Colorado’s COVID-19 hospitalizations increased at a faster pace last week, and while the growth in new cases started to slow, it’s too early to know if that trend will stick.
With schools starting to return to in-person learning across the state, it’s particularly important to know if the virus is advancing or retreating. That’s because the number of people the average person is exposed to when classrooms are full and some adults go back to the office will rise, and more social contacts means more opportunities for the virus to spread.
In the week ending Sunday, new hospital admissions increased 38% compared to the previous week. They had risen 17% in the week ending Aug. 1 and 10% in the week ending July 24. It’s a worrisome trend, said Talia Quandelacy, an assistant professor at the Colorado School of Public Health.

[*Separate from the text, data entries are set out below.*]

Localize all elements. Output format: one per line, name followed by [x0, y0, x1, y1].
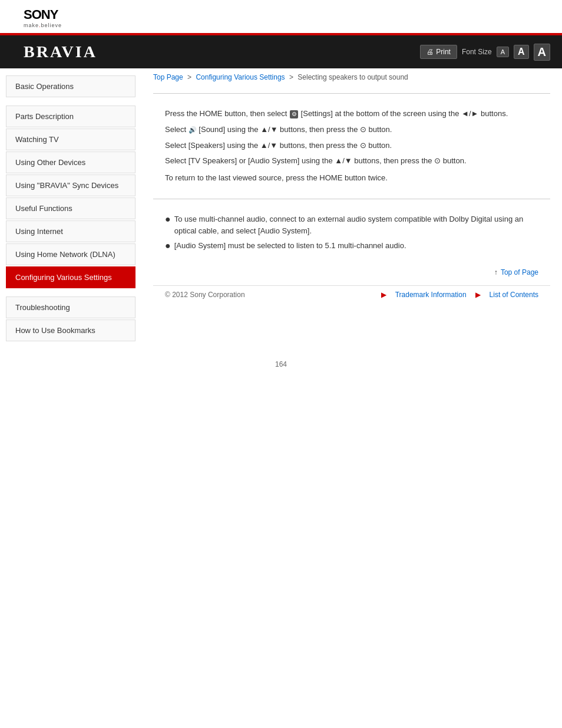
sidebar-separator-2 — [0, 289, 141, 295]
sidebar-item-useful-functions[interactable]: Useful Functions — [6, 197, 135, 219]
content-steps: Press the HOME button, then select ⚙ [Se… — [153, 98, 550, 194]
breadcrumb-sep-2: > — [289, 73, 293, 81]
page-number: 164 — [0, 348, 562, 374]
content-area: Top Page > Configuring Various Settings … — [141, 68, 562, 348]
trademark-link[interactable]: Trademark Information — [395, 291, 467, 299]
sound-icon: 🔊 — [189, 126, 197, 133]
top-of-page: ↑ Top of Page — [153, 262, 550, 279]
sony-tagline: make.believe — [24, 22, 538, 28]
sidebar-item-using-internet[interactable]: Using Internet — [6, 220, 135, 242]
breadcrumb: Top Page > Configuring Various Settings … — [153, 68, 550, 88]
sidebar-item-bravia-sync[interactable]: Using "BRAVIA" Sync Devices — [6, 174, 135, 196]
font-large-button[interactable]: A — [534, 44, 550, 61]
sidebar-item-troubleshooting[interactable]: Troubleshooting — [6, 297, 135, 318]
print-icon: 🖨 — [427, 48, 434, 56]
note-2: ● [Audio System] must be selected to lis… — [165, 240, 538, 253]
sidebar-item-configuring-settings[interactable]: Configuring Various Settings — [6, 266, 135, 288]
font-small-button[interactable]: A — [497, 47, 509, 57]
main-layout: Basic Operations Parts Description Watch… — [0, 68, 562, 348]
banner: BRAVIA 🖨 Print Font Size A A A — [0, 33, 562, 68]
step-2: Select 🔊 [Sound] using the ▲/▼ buttons, … — [165, 124, 538, 136]
trademark-arrow-icon: ▶ — [381, 291, 386, 299]
banner-controls: 🖨 Print Font Size A A A — [420, 44, 562, 61]
note-1: ● To use multi-channel audio, connect to… — [165, 213, 538, 236]
breadcrumb-top-link[interactable]: Top Page — [153, 73, 183, 81]
sony-logo: SONY — [24, 7, 538, 22]
breadcrumb-section-link[interactable]: Configuring Various Settings — [196, 73, 285, 81]
step-3: Select [Speakers] using the ▲/▼ buttons,… — [165, 140, 538, 152]
divider-1 — [153, 93, 550, 94]
print-button[interactable]: 🖨 Print — [420, 45, 457, 59]
list-arrow-icon: ▶ — [475, 291, 481, 299]
sidebar-item-basic-operations[interactable]: Basic Operations — [6, 75, 135, 97]
step-4: Select [TV Speakers] or [Audio System] u… — [165, 155, 538, 167]
breadcrumb-sep-1: > — [187, 73, 191, 81]
settings-icon: ⚙ — [290, 110, 298, 118]
sidebar-item-watching-tv[interactable]: Watching TV — [6, 129, 135, 150]
notes-section: ● To use multi-channel audio, connect to… — [153, 204, 550, 262]
divider-2 — [153, 199, 550, 199]
top-of-page-link[interactable]: Top of Page — [501, 268, 538, 276]
list-of-contents-link[interactable]: List of Contents — [490, 291, 538, 299]
footer-links: ▶ Trademark Information ▶ List of Conten… — [381, 291, 538, 299]
bullet-icon-2: ● — [165, 239, 171, 253]
font-medium-button[interactable]: A — [514, 45, 529, 59]
sidebar-separator-1 — [0, 98, 141, 104]
header: SONY make.believe — [0, 0, 562, 33]
step-1: Press the HOME button, then select ⚙ [Se… — [165, 108, 538, 120]
copyright-text: © 2012 Sony Corporation — [165, 291, 245, 299]
bullet-icon-1: ● — [165, 212, 171, 226]
sidebar: Basic Operations Parts Description Watch… — [0, 68, 141, 348]
sidebar-item-parts-description[interactable]: Parts Description — [6, 106, 135, 127]
footer: © 2012 Sony Corporation ▶ Trademark Info… — [153, 285, 550, 304]
sidebar-item-using-other-devices[interactable]: Using Other Devices — [6, 151, 135, 173]
dot-icon: . — [39, 22, 41, 28]
sidebar-item-home-network[interactable]: Using Home Network (DLNA) — [6, 243, 135, 265]
breadcrumb-current: Selecting speakers to output sound — [297, 73, 408, 81]
up-arrow-icon: ↑ — [494, 268, 498, 276]
banner-title: BRAVIA — [0, 42, 97, 61]
return-text: To return to the last viewed source, pre… — [165, 173, 538, 182]
font-size-label: Font Size — [462, 48, 492, 56]
sidebar-item-bookmarks[interactable]: How to Use Bookmarks — [6, 319, 135, 341]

“If you weren’t masking indoors, in particular in crowded spaces, it would be a good idea,” she said.
As of Monday afternoon, 540 people were hospitalized with confirmed or suspected COVID-19. That’s higher than the summer 2020 peak, but about 200 fewer than during the peak of the fourth wave in May 2021.
COVID-19 cases leveled out somewhat toward the end of the week, though Quandelacy cautioned against assuming the worst is over. Sometimes, for reasons that aren’t clear, new cases will stabilize or dip for a few days, then jump again, she said.
“I think it’s going to be a few days before we know if that small dip continues,” she said.
The Colorado Department of Public Health and Environment recorded 6,324 new cases in the week ending Sunday, which was an increase of about 300 from the previous week. They had risen faster in recent weeks.
The percentage of tests coming back positive also slowed its rise slightly in recent days, though it remains above the state’s 5% goal. The higher the positivity rate is, the more likely it is that the state is missing cases.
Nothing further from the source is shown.